This paper seeks to evaluate the impact of unbundling checked baggage fees on the U.S. airlines’ operational performance as measured through on-time arrival performance. When facing a fee, passengers checked less bags and brought more carry-on bags, resulting in increased situations of slow boarding, slow seating and checking bags at the gate as the overhead storage space were limited, thus the likelihood of flight pushback delays and further the on-time arrival performance could be impacted negatively. However, less checked-in bags reduced the stress of baggage handling, especially for transferring bags between different connecting flights in hub airports, this could positively impact the likelihood of on-time flight arrival performance.
I studied a sample of U.S. domestic nonstop routes between the 30 busiest airports operated by 11 major airlines over 2006-2010. Two-way fixed group and time effect models were used to estimate the main results and marginal effect analyses were performed based on each regression model. Stepwise regressions, instrument variables, and mean-centering technique were also used in the analysis.

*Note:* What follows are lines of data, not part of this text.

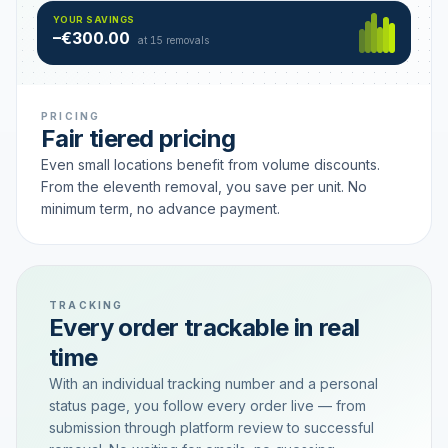
Hamburg
49 €
SAVING TIER
YOUR SAVINGS
18 removals active
–€300.00
each
at 15 removals
PRICING
Fair tiered pricing
Even small locations benefit from volume discounts.
From the eleventh removal, you save per unit. No
minimum term, no advance payment.
TRACKING
Every order trackable in real
time
With an individual tracking number and a personal
status page, you follow every order live — from
submission through platform review to successful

I show that implementing a checked baggage fee policy resulted in better on-time arrival performance for an average route, with this improvement being higher on the hub-origin routes but lower on the hub-destination routes, on the routes with a higher concentration level, and during the Great Recession. This study is among the first to quantify the impact of checked baggage fee policy on the on-time arrival performance of U.S. airlines with the contribution of taking the heterogeneity across routes into account.